**TASK DIRECTIONS:** How many lines in the records below include "prospect"? Answer with the number only.

**RECORDS TO USE:**
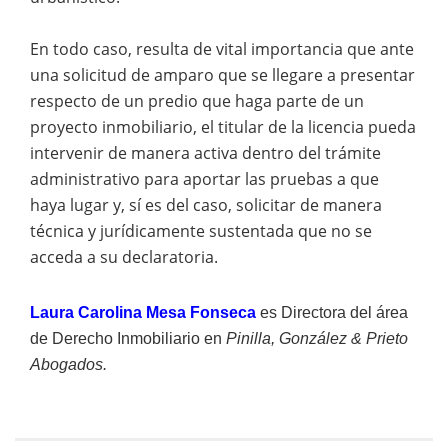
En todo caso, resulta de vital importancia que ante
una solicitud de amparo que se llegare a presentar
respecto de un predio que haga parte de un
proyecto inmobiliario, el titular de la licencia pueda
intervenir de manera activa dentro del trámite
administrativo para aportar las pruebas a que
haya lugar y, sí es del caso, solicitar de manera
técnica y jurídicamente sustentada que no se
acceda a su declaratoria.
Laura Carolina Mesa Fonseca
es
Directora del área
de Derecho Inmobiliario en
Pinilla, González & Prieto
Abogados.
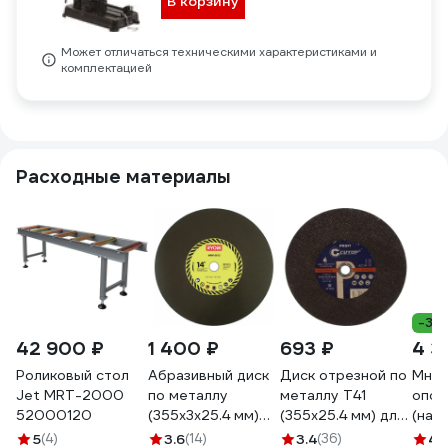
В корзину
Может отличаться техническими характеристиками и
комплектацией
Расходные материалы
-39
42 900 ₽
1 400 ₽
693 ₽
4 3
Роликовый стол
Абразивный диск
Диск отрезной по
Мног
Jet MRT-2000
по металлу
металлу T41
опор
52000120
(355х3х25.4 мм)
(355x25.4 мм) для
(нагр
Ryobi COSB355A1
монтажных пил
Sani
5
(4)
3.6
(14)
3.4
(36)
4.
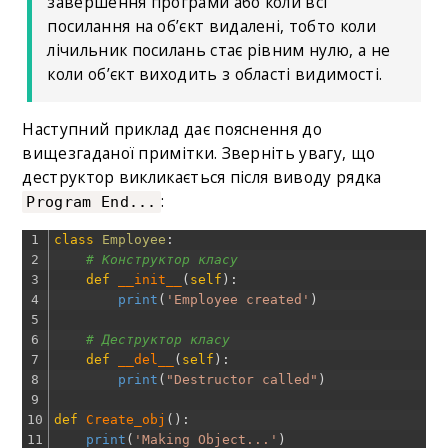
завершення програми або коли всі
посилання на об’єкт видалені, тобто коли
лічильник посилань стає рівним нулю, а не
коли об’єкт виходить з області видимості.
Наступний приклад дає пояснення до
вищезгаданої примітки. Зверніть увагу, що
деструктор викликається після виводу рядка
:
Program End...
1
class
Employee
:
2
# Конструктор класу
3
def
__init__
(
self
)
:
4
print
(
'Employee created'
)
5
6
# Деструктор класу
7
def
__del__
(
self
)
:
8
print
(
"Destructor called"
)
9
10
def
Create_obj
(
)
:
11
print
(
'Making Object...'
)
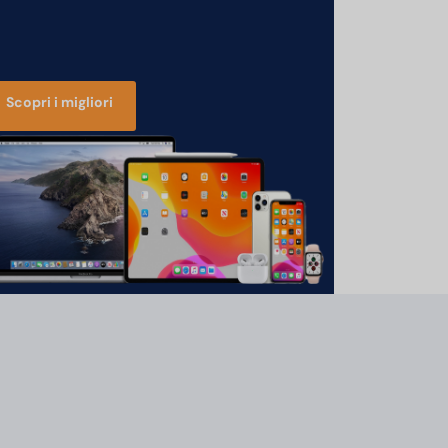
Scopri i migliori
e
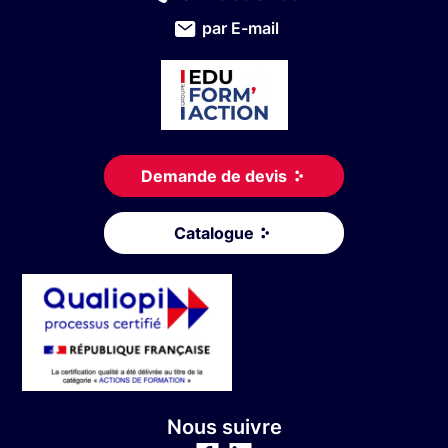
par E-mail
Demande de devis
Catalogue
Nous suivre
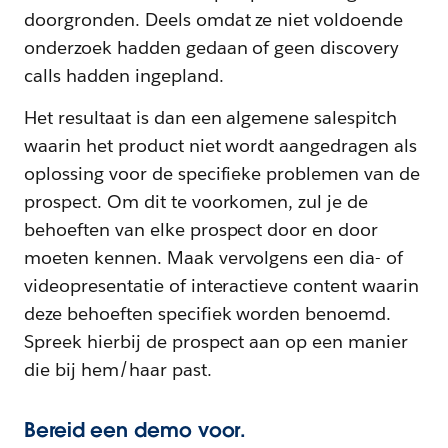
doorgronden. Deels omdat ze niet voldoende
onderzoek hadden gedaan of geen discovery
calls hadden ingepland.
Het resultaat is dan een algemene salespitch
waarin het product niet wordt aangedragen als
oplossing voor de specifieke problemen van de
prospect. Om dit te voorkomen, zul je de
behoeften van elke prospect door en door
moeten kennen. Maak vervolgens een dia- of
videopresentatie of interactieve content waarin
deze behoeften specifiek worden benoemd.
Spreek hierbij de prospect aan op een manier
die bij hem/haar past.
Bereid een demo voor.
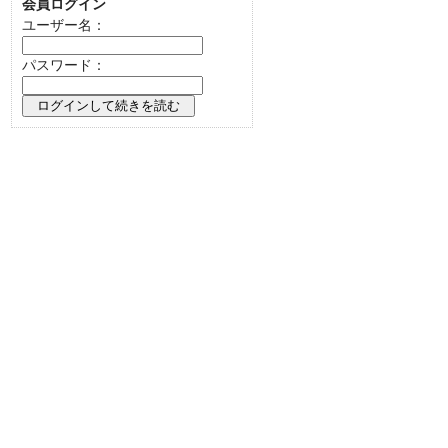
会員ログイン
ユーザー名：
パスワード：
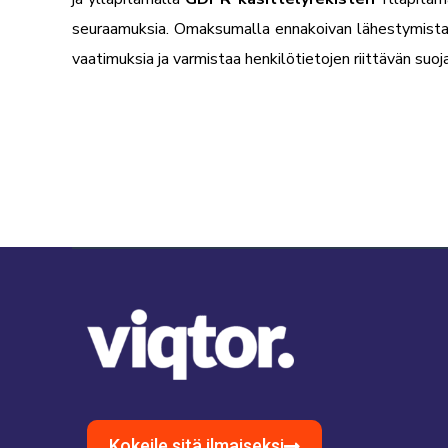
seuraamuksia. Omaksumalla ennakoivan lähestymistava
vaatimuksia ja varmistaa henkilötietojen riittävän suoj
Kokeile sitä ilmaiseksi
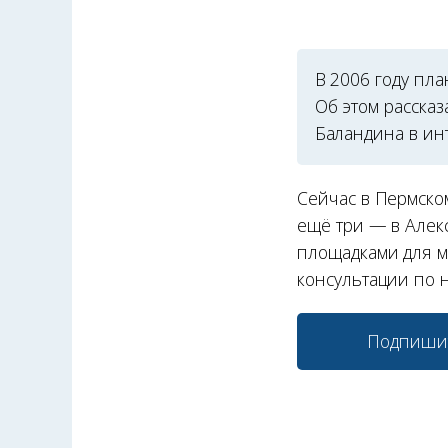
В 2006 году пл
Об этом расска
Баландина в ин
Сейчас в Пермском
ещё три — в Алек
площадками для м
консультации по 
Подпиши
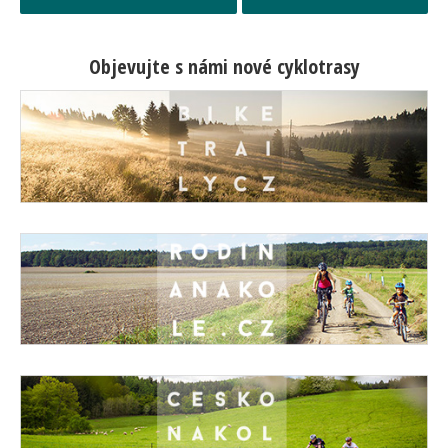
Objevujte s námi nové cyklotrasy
---
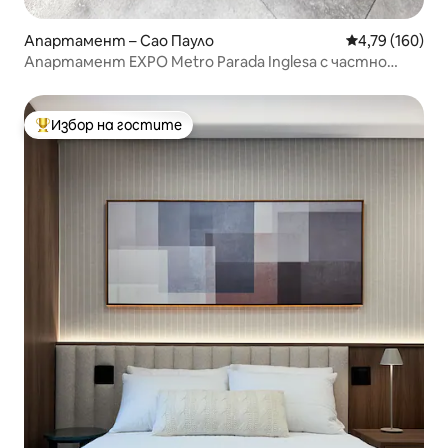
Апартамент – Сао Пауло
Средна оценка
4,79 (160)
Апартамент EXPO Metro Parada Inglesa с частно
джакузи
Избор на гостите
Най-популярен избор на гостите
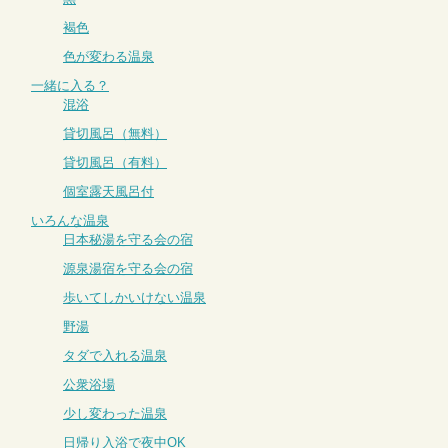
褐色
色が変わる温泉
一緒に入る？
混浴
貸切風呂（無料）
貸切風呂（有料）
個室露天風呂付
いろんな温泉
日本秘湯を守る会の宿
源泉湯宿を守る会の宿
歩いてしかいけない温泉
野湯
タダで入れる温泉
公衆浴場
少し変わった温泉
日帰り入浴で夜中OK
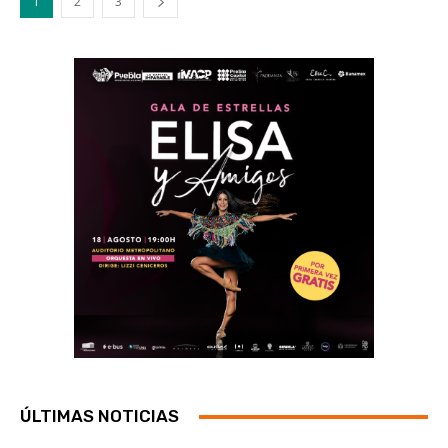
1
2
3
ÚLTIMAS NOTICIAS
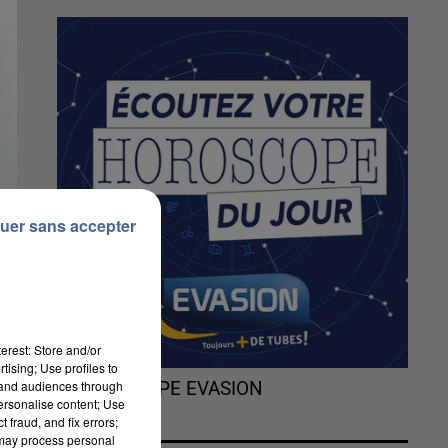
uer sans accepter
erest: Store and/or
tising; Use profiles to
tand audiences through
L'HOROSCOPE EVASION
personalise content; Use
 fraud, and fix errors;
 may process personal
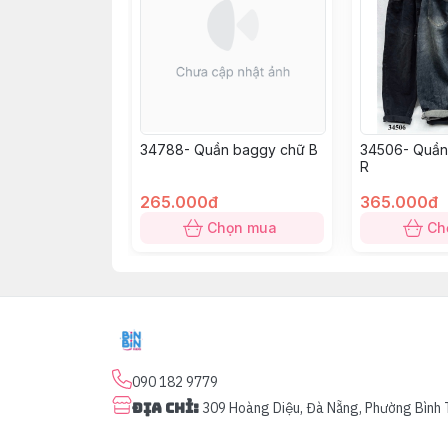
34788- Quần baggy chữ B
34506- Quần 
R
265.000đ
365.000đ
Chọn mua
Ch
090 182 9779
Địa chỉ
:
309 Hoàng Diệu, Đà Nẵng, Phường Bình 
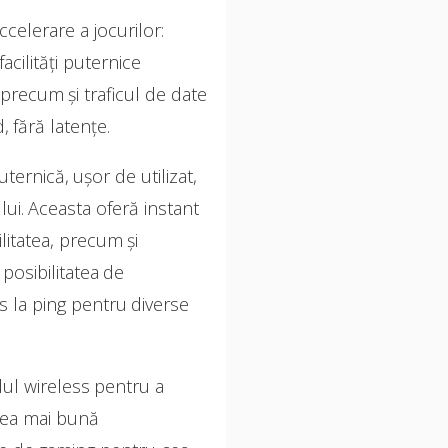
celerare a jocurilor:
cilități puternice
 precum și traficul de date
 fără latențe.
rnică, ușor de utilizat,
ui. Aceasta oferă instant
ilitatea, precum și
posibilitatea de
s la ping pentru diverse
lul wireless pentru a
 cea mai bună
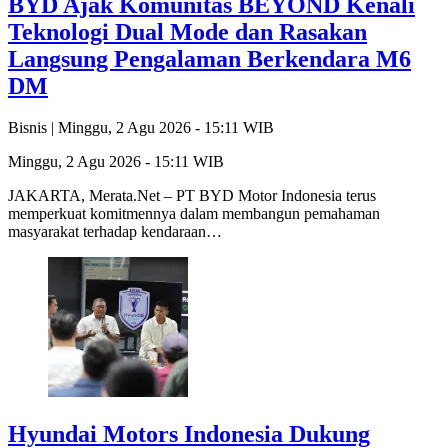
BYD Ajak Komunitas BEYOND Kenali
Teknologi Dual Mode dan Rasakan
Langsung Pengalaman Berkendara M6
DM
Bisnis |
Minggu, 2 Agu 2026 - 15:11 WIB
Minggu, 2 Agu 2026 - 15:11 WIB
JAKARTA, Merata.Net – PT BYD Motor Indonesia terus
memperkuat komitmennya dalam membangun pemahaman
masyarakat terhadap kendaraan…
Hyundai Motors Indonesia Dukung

**WRITTEN SOLUTION:** 3